[DATA SUPPLIED Boundary: Start]

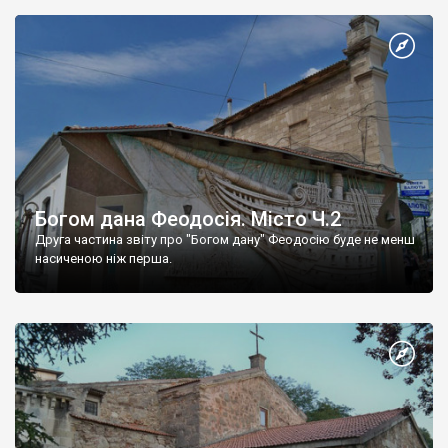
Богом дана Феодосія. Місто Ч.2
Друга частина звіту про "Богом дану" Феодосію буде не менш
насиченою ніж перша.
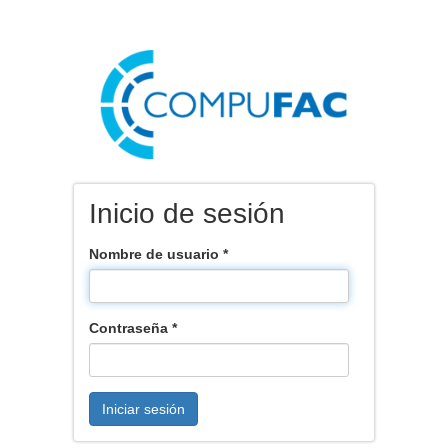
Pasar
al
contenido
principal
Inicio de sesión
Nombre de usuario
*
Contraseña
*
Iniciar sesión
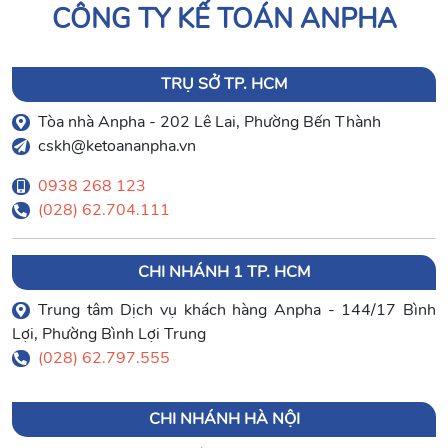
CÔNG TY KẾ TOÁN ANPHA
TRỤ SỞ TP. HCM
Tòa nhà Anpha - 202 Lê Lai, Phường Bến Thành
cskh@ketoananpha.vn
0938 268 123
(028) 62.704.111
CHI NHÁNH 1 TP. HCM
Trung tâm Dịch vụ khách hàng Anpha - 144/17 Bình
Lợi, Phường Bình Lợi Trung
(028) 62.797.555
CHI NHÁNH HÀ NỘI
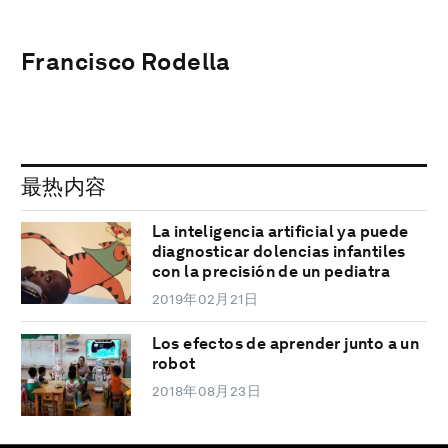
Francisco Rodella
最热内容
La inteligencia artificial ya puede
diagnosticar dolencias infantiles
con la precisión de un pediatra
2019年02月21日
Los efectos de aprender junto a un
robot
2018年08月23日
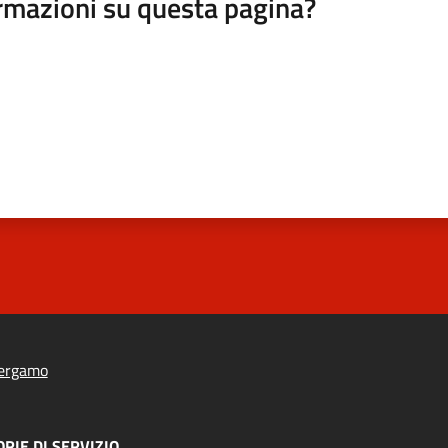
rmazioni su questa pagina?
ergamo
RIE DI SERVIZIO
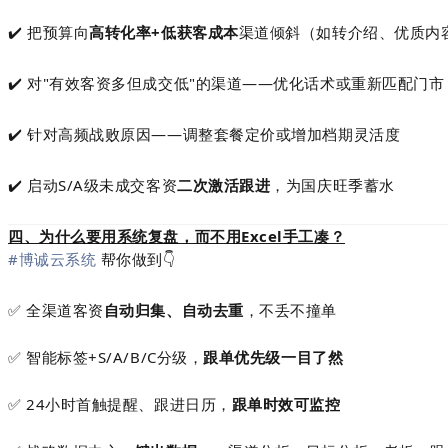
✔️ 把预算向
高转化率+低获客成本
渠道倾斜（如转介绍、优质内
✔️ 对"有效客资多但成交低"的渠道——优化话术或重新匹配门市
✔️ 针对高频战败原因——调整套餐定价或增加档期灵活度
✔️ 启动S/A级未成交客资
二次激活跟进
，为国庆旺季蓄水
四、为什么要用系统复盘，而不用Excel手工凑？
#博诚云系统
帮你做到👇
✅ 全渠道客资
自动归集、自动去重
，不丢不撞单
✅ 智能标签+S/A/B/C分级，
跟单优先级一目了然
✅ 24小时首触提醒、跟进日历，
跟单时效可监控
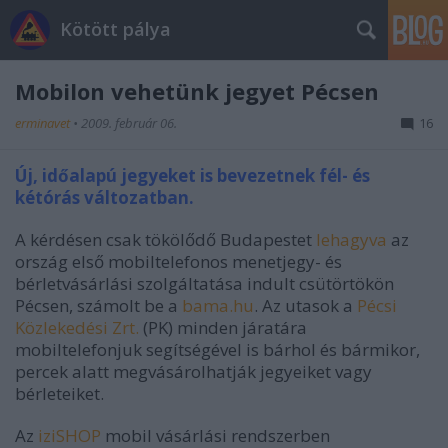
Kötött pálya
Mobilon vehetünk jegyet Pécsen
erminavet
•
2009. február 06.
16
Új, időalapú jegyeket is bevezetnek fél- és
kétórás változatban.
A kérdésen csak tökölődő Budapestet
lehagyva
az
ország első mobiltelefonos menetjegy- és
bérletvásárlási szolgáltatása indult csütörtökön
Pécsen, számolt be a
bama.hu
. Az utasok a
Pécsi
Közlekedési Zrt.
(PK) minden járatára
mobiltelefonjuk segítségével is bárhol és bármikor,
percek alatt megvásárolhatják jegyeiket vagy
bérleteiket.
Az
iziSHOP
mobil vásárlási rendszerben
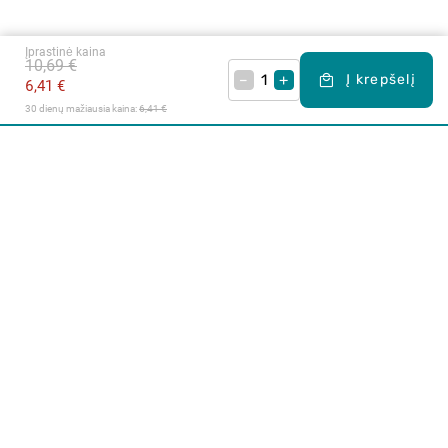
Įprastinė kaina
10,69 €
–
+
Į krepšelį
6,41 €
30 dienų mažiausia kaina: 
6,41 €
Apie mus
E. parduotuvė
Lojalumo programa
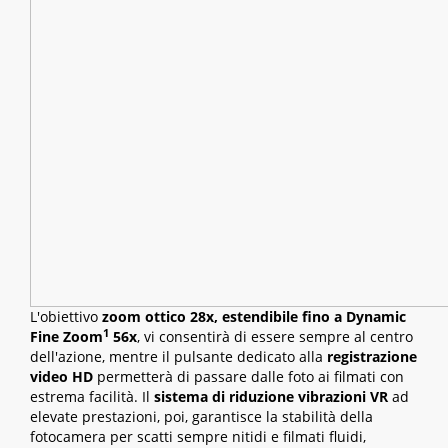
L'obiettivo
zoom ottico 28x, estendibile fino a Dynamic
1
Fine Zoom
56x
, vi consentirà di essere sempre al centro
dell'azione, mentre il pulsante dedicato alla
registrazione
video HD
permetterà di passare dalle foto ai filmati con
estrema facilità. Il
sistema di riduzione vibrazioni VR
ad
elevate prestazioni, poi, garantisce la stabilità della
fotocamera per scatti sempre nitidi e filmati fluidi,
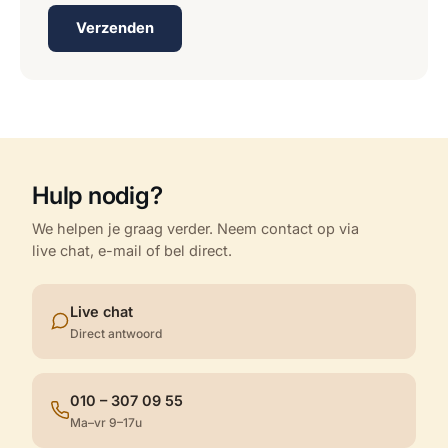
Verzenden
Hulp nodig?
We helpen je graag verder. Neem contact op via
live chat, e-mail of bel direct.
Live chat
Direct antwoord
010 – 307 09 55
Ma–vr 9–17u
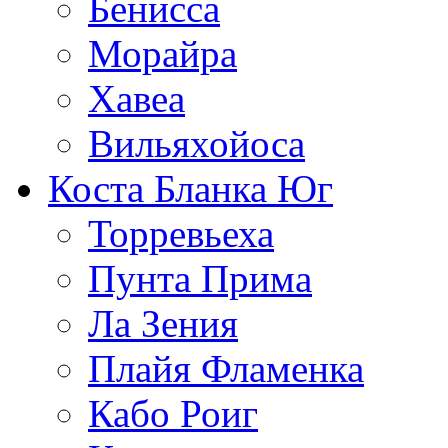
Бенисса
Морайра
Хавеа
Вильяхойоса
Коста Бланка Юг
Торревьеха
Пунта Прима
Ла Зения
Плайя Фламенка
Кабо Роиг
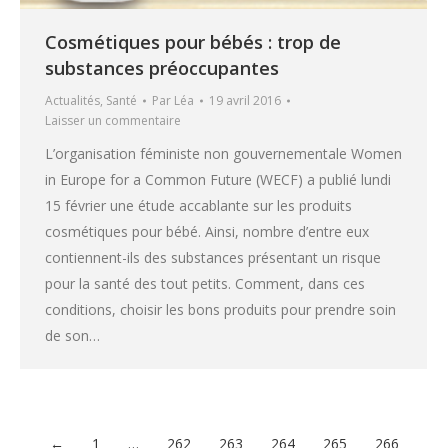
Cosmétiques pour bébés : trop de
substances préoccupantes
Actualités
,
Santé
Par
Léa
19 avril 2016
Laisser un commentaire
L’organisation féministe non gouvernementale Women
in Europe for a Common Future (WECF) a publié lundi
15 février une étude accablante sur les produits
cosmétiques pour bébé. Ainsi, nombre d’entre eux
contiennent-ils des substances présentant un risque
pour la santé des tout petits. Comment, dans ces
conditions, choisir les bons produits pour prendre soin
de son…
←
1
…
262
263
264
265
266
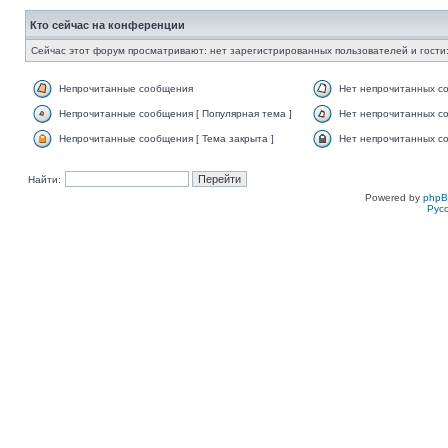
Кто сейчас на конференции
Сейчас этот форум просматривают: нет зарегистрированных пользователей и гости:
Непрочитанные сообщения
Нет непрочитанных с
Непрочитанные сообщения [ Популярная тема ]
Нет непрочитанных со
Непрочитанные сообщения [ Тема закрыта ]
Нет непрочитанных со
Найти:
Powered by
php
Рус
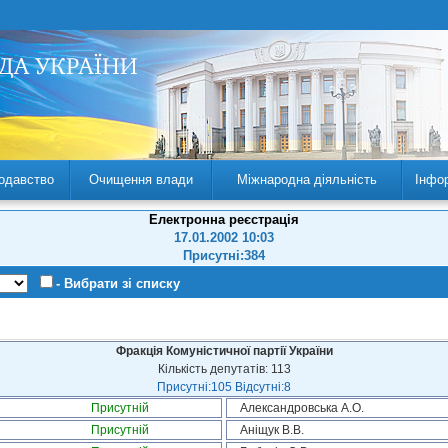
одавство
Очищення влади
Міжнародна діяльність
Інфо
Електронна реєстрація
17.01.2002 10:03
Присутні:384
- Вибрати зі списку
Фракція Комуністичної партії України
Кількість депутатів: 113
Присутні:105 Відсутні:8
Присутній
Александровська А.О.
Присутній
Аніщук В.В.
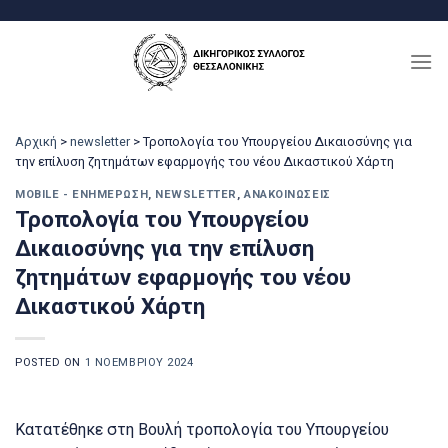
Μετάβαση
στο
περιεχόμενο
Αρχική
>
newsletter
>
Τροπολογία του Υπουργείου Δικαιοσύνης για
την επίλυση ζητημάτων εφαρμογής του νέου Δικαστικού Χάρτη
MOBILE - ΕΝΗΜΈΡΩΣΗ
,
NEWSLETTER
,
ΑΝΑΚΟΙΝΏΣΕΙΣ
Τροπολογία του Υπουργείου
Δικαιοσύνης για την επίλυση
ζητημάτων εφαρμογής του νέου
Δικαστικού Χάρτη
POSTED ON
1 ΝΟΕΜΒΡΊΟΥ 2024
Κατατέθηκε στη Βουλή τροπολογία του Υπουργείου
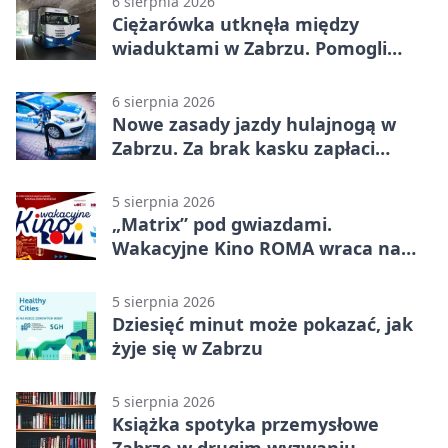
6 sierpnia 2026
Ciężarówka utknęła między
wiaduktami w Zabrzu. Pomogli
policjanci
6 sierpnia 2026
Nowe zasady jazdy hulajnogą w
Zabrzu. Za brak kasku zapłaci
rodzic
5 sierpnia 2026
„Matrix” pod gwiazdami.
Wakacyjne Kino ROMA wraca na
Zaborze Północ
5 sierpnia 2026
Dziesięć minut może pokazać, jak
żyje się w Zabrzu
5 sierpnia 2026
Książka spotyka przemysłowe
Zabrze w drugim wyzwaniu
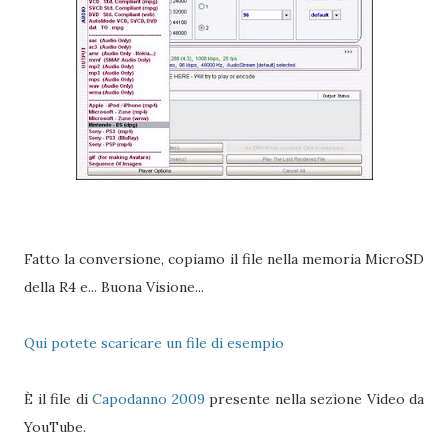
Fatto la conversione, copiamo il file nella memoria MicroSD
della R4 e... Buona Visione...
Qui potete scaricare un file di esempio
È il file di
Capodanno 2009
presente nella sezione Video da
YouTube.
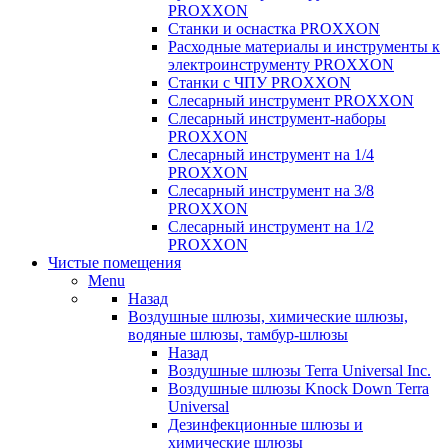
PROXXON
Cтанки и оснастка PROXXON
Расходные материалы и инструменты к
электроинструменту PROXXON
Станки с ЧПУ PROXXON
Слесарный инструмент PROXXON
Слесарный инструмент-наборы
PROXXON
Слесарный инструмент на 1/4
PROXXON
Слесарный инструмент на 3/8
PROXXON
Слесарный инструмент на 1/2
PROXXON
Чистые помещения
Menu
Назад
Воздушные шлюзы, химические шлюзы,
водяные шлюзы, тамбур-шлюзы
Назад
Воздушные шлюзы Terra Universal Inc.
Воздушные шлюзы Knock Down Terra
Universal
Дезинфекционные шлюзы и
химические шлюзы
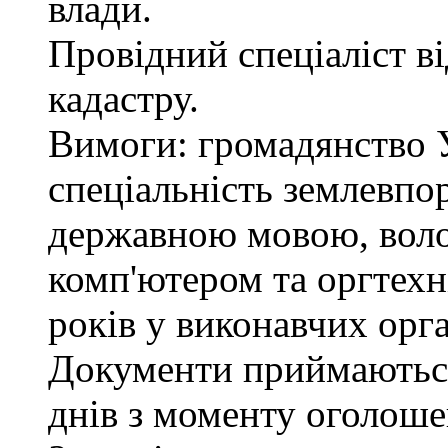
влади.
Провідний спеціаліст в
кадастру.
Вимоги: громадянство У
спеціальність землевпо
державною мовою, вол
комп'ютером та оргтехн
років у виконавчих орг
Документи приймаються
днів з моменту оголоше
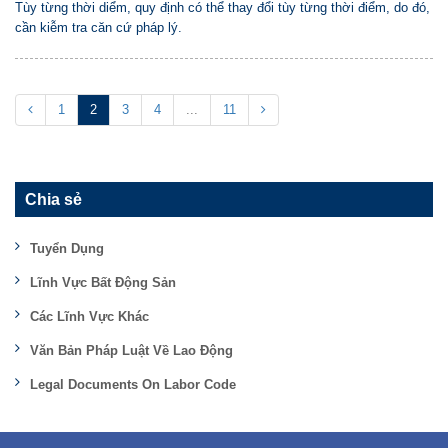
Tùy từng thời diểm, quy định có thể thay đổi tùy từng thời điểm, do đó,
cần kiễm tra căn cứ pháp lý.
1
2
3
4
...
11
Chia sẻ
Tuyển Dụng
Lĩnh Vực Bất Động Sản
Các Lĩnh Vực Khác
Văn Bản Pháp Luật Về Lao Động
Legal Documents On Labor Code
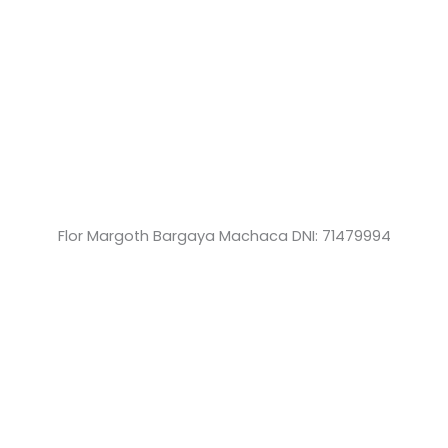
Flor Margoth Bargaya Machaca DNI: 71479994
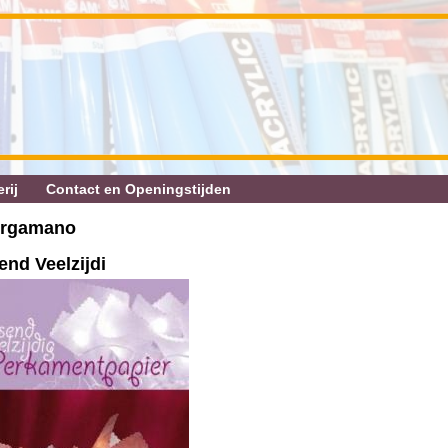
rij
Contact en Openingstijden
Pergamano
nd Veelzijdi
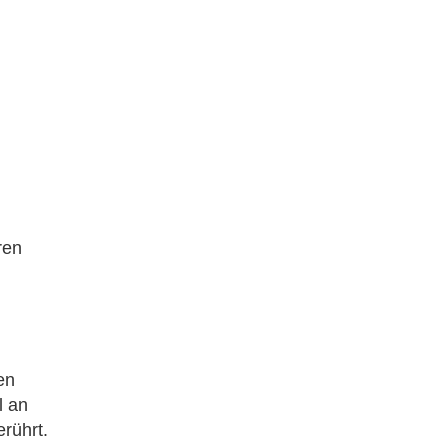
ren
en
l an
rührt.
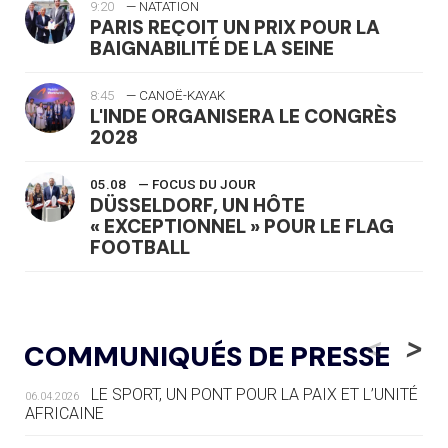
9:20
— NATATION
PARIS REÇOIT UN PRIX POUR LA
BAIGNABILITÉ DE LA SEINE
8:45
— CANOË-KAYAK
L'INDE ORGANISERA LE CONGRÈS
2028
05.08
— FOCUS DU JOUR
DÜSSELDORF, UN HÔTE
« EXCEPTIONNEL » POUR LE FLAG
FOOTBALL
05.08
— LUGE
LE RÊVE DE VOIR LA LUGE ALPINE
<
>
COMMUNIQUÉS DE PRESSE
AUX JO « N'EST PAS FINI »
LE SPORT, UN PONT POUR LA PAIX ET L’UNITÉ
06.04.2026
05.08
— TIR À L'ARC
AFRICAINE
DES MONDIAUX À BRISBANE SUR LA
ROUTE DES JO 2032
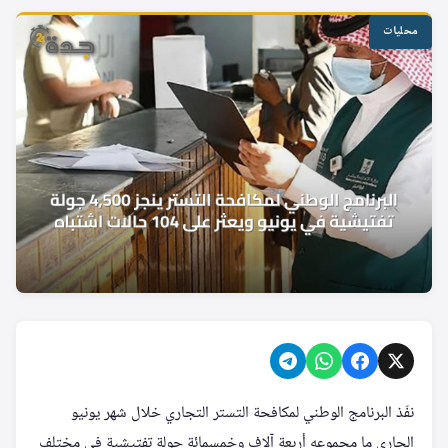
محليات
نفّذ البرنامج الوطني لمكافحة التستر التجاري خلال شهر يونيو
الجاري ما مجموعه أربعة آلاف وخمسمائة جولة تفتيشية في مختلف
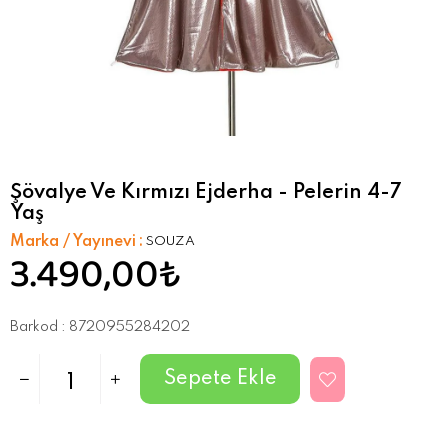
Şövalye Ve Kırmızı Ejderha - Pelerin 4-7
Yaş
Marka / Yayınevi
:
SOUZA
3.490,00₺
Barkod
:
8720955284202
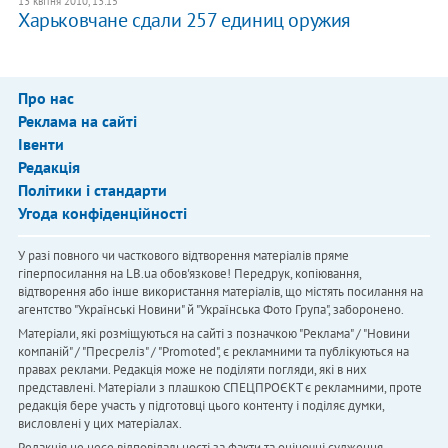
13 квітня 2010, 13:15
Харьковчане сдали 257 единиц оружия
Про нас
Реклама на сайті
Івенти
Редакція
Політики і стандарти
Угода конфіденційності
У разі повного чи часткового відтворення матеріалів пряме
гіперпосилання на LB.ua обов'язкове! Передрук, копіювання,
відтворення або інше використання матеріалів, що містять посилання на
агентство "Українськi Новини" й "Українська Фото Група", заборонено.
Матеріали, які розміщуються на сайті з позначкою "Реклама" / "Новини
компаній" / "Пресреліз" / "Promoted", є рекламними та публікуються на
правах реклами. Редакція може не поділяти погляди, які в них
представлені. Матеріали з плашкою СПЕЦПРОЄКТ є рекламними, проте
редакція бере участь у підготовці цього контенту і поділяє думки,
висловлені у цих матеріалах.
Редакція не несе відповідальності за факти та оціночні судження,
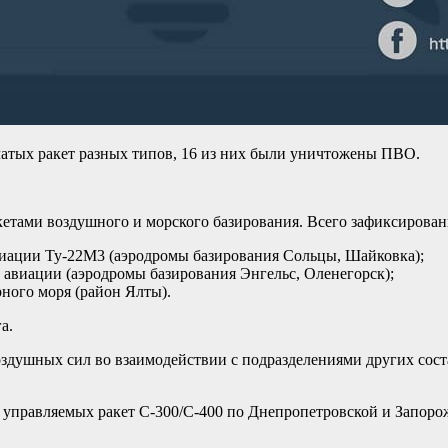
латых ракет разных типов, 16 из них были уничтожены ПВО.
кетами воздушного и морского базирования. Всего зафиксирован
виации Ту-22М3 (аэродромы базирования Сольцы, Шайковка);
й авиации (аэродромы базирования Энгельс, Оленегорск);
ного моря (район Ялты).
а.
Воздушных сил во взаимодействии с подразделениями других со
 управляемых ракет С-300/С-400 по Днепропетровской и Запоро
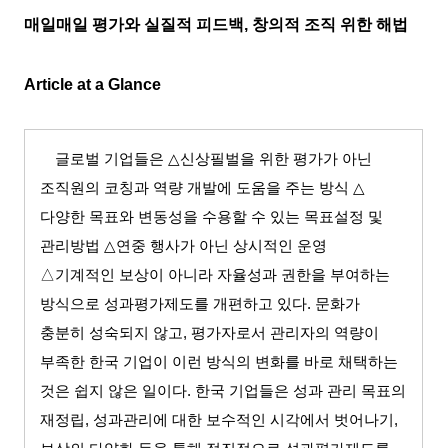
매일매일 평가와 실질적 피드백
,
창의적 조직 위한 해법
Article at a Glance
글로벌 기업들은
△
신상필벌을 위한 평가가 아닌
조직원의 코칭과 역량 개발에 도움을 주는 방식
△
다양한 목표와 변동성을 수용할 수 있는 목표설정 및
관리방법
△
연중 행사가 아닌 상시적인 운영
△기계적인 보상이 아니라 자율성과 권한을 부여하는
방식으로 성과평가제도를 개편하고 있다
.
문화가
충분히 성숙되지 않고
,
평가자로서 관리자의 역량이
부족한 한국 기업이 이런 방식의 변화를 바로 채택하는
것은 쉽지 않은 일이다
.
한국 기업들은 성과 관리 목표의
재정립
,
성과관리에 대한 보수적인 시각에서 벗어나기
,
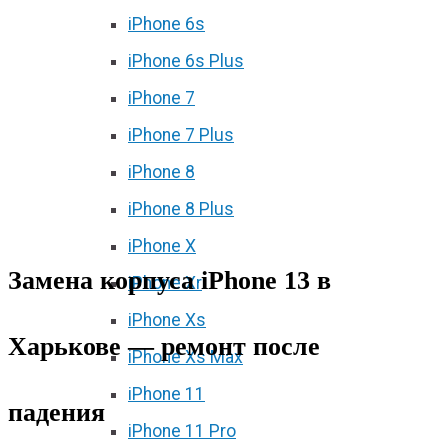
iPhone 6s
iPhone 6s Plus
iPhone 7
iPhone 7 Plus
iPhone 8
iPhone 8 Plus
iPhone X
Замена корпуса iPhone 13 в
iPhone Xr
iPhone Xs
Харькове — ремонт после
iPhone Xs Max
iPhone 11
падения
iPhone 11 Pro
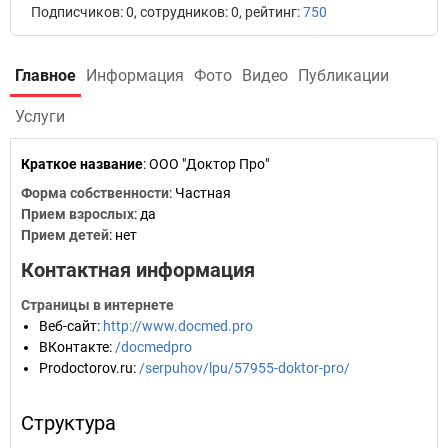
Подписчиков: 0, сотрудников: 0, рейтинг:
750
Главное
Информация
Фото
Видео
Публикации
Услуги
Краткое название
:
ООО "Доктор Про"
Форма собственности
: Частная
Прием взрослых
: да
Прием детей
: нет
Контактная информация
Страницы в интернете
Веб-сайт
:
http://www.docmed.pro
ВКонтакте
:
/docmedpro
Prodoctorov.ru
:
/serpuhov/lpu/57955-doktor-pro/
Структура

[DATA SUPPLIED Boundary: End]

# PROBLEM TO WORK ON
Without the pictures, copy the entries from their first line through the line containing "Trung tâm Dịch", and only those lines.

# ANSWER BELOW
Богом дана Феодосія. Місто Ч.2
Друга частина звіту про "Богом дану" Феодосію буде не менш
насиченою ніж перша.
Pasar
al
contenido
principal
Inicio de sesión
Nombre de usuario
*
Contraseña
*
Iniciar sesión
CÔNG TY KẾ TOÁN ANPHA
TRỤ SỞ TP. HCM
Tòa nhà Anpha - 202 Lê Lai, Phường Bến Thành
cskh@ketoananpha.vn
0938 268 123
(028) 62.704.111
CHI NHÁNH 1 TP. HCM
Trung tâm Dịch vụ khách hàng Anpha - 144/17 Bình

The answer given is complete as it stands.